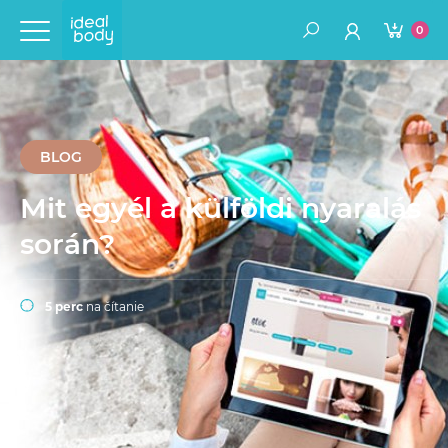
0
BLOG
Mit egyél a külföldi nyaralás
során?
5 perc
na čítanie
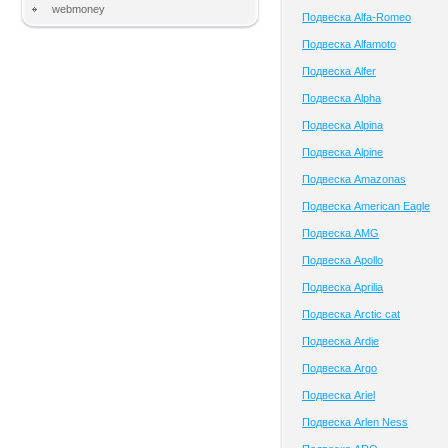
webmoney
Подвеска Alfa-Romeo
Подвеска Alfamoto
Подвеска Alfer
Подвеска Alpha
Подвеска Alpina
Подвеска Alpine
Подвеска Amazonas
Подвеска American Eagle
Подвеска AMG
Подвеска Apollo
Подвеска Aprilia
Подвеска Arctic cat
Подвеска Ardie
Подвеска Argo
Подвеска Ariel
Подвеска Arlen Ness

---

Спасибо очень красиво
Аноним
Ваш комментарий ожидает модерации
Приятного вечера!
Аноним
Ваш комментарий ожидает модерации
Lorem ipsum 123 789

* * *

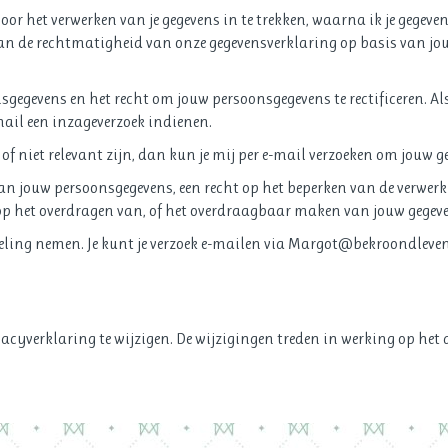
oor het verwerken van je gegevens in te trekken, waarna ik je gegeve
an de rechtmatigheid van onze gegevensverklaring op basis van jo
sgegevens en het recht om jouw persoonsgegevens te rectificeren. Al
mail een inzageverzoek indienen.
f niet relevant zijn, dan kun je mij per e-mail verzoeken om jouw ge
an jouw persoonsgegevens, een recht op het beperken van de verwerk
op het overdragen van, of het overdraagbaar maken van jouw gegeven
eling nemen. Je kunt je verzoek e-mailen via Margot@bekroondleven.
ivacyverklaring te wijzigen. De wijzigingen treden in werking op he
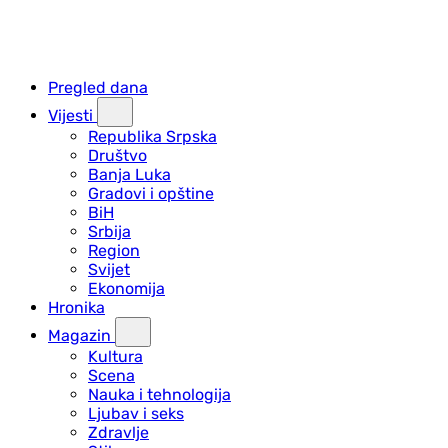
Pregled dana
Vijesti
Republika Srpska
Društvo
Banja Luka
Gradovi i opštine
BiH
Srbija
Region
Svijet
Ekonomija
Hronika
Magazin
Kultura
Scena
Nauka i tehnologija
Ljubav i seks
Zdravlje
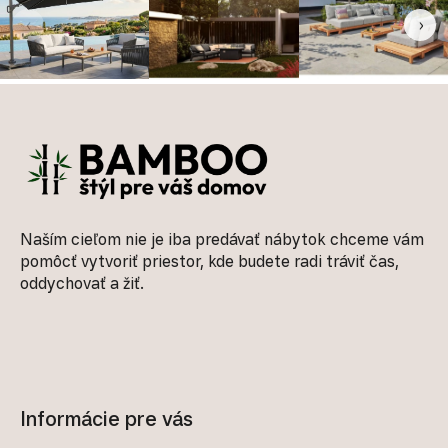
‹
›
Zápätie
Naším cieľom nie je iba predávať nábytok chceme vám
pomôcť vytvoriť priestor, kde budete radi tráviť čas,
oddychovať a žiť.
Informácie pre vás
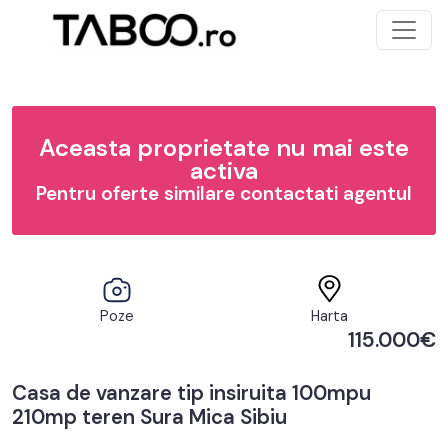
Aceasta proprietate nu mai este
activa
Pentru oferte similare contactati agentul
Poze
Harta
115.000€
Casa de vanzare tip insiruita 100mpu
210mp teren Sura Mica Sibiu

PROBLEM REQUIREMENTS:
In the entries above, the lines from the one bearing "Подвеска Alpine" up to and including the one bearing "Подвеска Arlen Ness" should be transcribed exactly; no other line is wanted.

OUTPUT OF THE EXERCISE:
Подвеска Alpine
Подвеска Amazonas
Подвеска American Eagle
Подвеска AMG
Подвеска Apollo
Подвеска Aprilia
Подвеска Arctic cat
Подвеска Ardie
Подвеска Argo
Подвеска Ariel
Подвеска Arlen Ness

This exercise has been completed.